Editor's Note: Below, Oliver Wyman Principal, Graegar Smith, with Senior Consultant, Chris Tanner, explain why it’s telling that a company of Target’s size and overall retail sophistication chose to exit its pharmacy business. Since publication of this piece, it’s become clear the pharma industry is undergoing a massive transformative shift. (See our recent news on true value chain pharma disruption here, and our 2018 pharma predictions here.)
CVS, mentioned below, recently announced plans of a potential merger. In 2015, CVS Health completed its acquisition of Target’s pharmacy and clinic businesses for approximately $1.9 billion. With the completion of the transaction, CVS Health acquired Target’s 1,672 pharmacies across 47 states.
1) Retail pharmacy is an increasingly difficult and competitive market
- Labor cost increases, drug cost increases, insurance reimbursement changes and reductions, regulatory requirement increases, and risk management requirement increases (and risk tolerance decreases) are all significant challenges in the retail pharmacy market today.
- These challenges have been voiced across the industry. Walmart executive Greg Foran noted in an August earnings call that a major contributing factor to the company’s underperformance was lower than expected pharmacy reimbursements. “Reflecting industrywide trends, we are seeing reduced reimbursement rates from Pharmacy Benefit Managers, which is negatively impacting gross margin. We are also seeing a lower mix of higher-margin cash transactions, reflecting a marketplace shift in which more customers are now benefiting from greater drug insurance coverage. While we are taking a number of actions to lessen the impact, we expect to have pressure on pharmacy for the rest of the fiscal year.”
- While divestures can occur for a variety of reasons, Target’s move is likely a reaction to these mounting pressures, plus a need for cash/dollars to reinvigorate its brand.
2) Scale and buyer power remains an effective healthcare industry strategy
- For CVS, this could be a significant growth opportunity, expanding its footprint in both pharmacy and care delivery through retail clinics, and accessing perhaps a new and different consumer base.

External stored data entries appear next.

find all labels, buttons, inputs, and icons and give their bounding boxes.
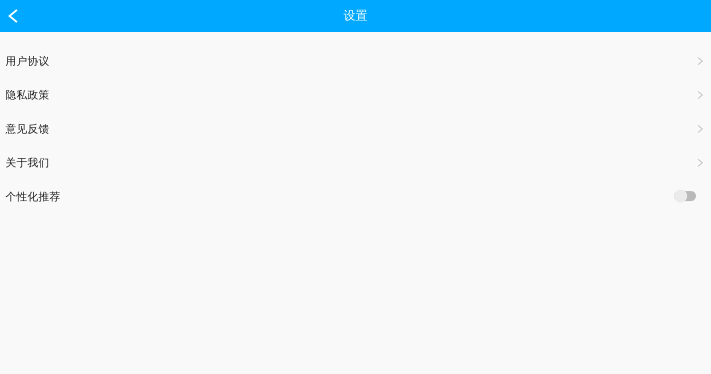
staticText: 隐私政策 [6, 88, 50, 102]
staticText: 设置 [344, 8, 368, 23]
staticText: 意见反馈 [6, 122, 50, 135]
button[interactable]: 隐私政策 [0, 78, 711, 112]
button[interactable]: 返回 [0, 0, 28, 32]
button[interactable]: 关于我们 [0, 146, 711, 180]
staticText: 用户协议 [6, 55, 50, 68]
staticText: 关于我们 [6, 156, 50, 169]
button[interactable]: 个性化推荐 [0, 180, 711, 214]
button[interactable]: 用户协议 [0, 44, 711, 78]
staticText: 个性化推荐 [6, 190, 60, 203]
button[interactable]: 意见反馈 [0, 112, 711, 146]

- The pharmaceutical value chain has seen significant consolidation across drug manufacturers and PBMs, and pharmacies continue to be part of that movement. This of course is old hat for many who have watched the steady increase in consolidation across the healthcare spectrum, from hospitals to payers and pharma companies. This also indicates that other players in the pharmacy business might be struggling and looking for scale to offset higher operating costs or greater buyer power.
3) Scale plays may be harder to run as a result, creating friction for other consolidators
- As the FTC considers approval for the potential Walgreens-Rite Aid merger, CVS’s move consolidates the pharmacy industry even further. Given Target’s exit, Walgreens might see further resistance from regulators who will find it hard to believe that cost efficiencies outweigh the effects of duopoly pricing.

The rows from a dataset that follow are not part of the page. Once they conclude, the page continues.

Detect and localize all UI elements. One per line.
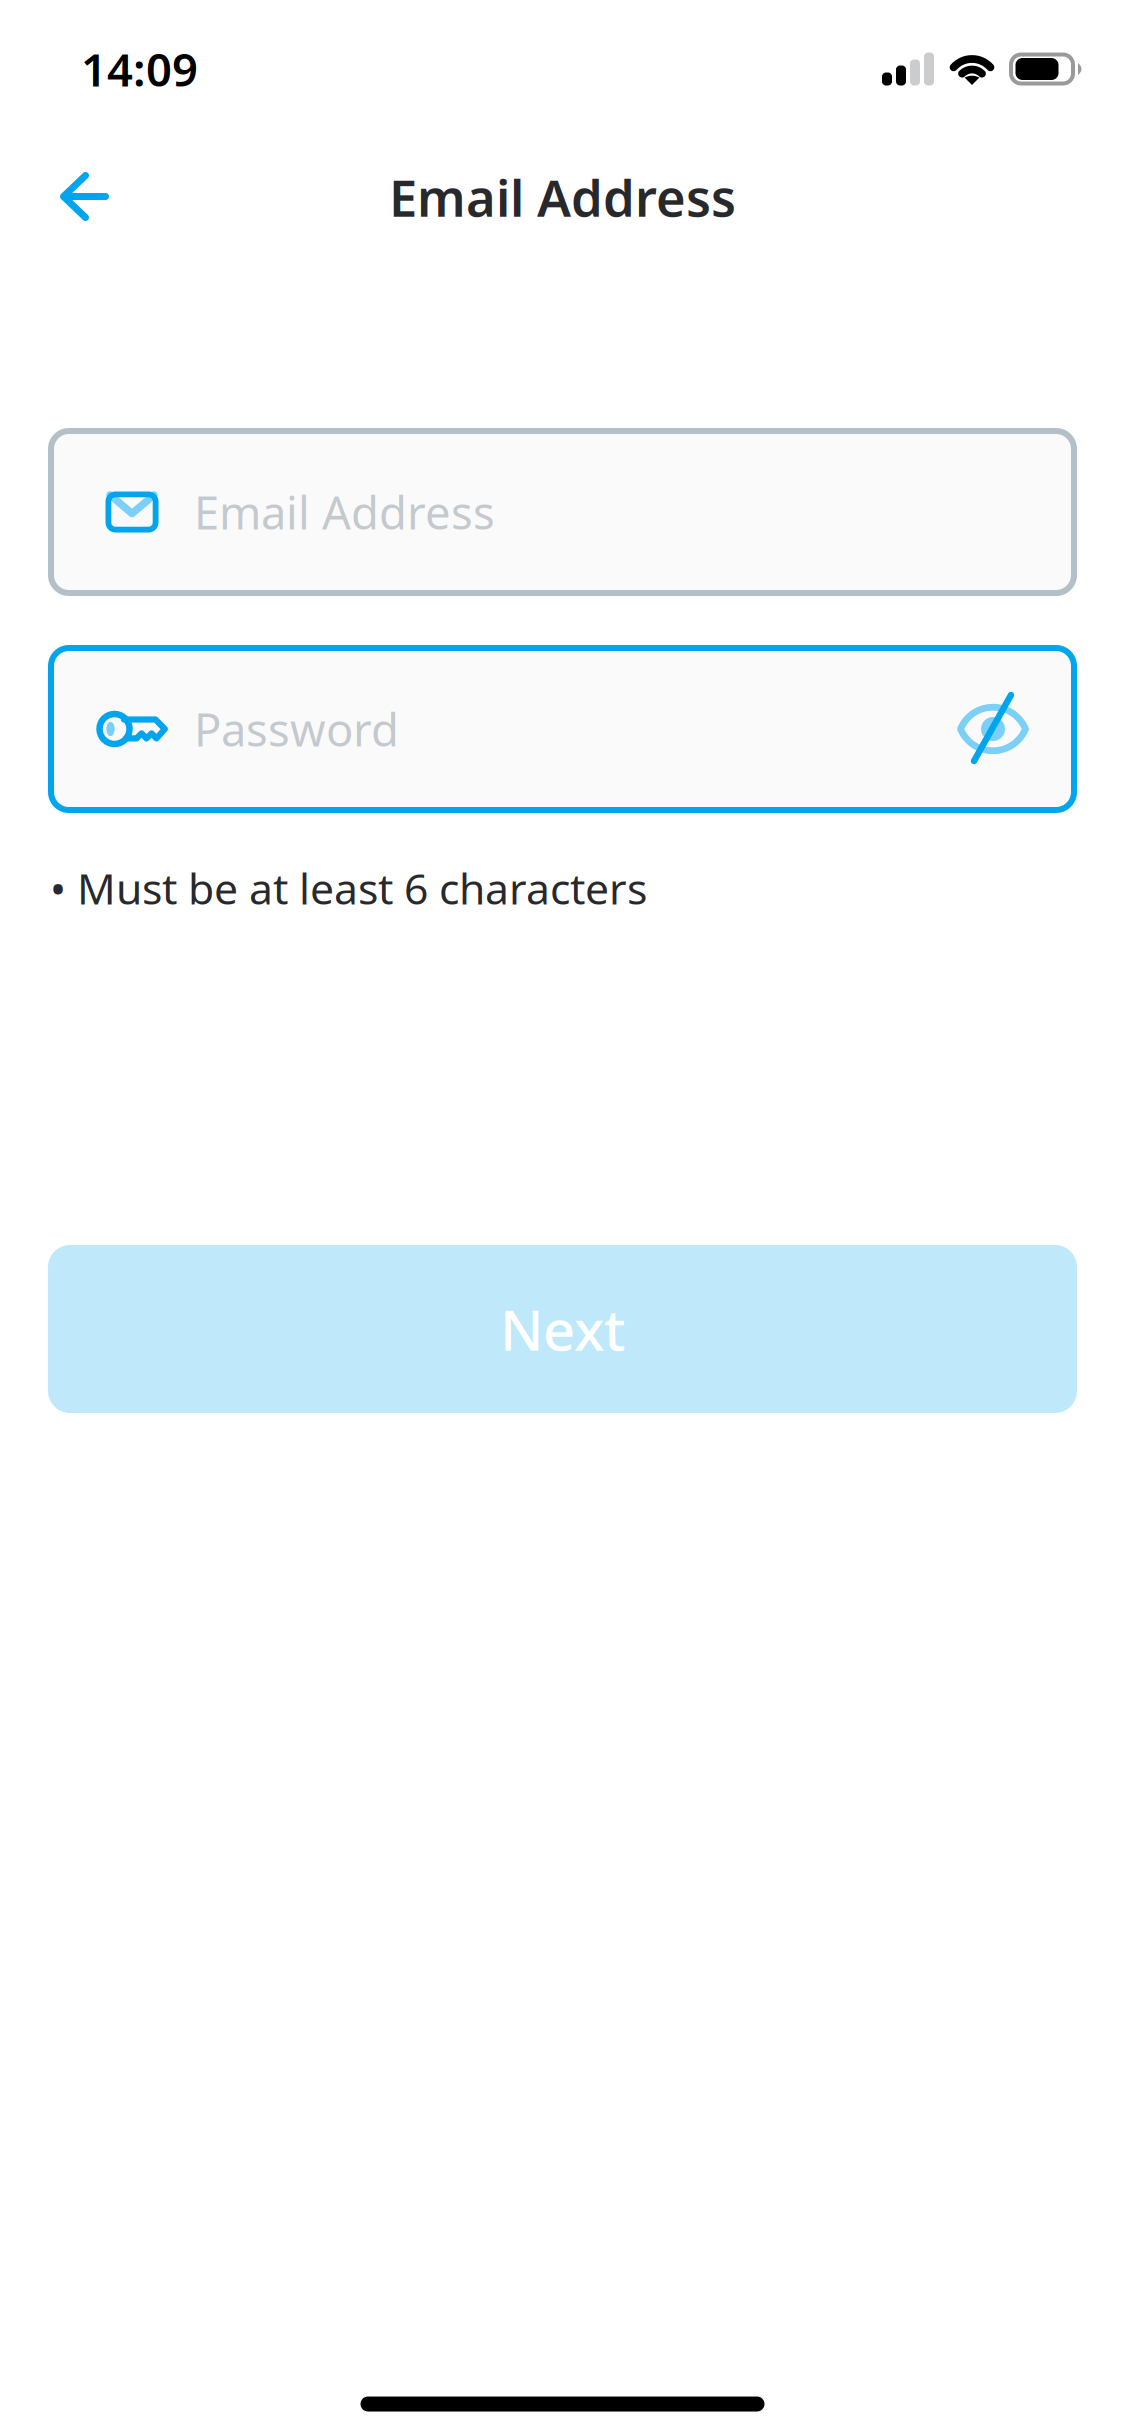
- button[interactable]: Email Address: [48, 428, 1077, 596]
- staticText: Password: [194, 699, 399, 759]
- button[interactable]: Password: [48, 645, 1077, 813]
- staticText: Next: [500, 1292, 625, 1366]
- staticText: Email Address: [194, 482, 495, 542]
- staticText: Email Address: [389, 163, 736, 231]
- button[interactable]: Show password: [941, 677, 1045, 781]
- staticText: 14:09: [81, 39, 198, 99]
- button[interactable]: Next: [48, 1245, 1077, 1413]
- button[interactable]: Back: [32, 144, 137, 249]
- staticText: • Must be at least 6 characters: [50, 860, 647, 916]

4) Future of retail health is still bright
- Finally, as headlines have focused on the acquisition, this deal could also represent a new partnership between Target and CVS that will continue to define the future of retail healthcare. While nothing has been announced, this deal presents an opportunity to drive benefits for both players. In the words of CVS’s president, “This strategic relationship supports the highly complementary customer base, brand, and culture we share.”
- As two major pharmacy players are quickly emerging (CVS + Target vs. Walgreens + RiteAid), both driven to reduce costs as quickly as possible, they have to differentiate to win in the eyes of consumers, as well as providers and payers. Similar to Coca-Cola and Pepsi, pharmacy players will need to define what makes them special if they eventually hope to drive customer traffic based not only on convenience and cost.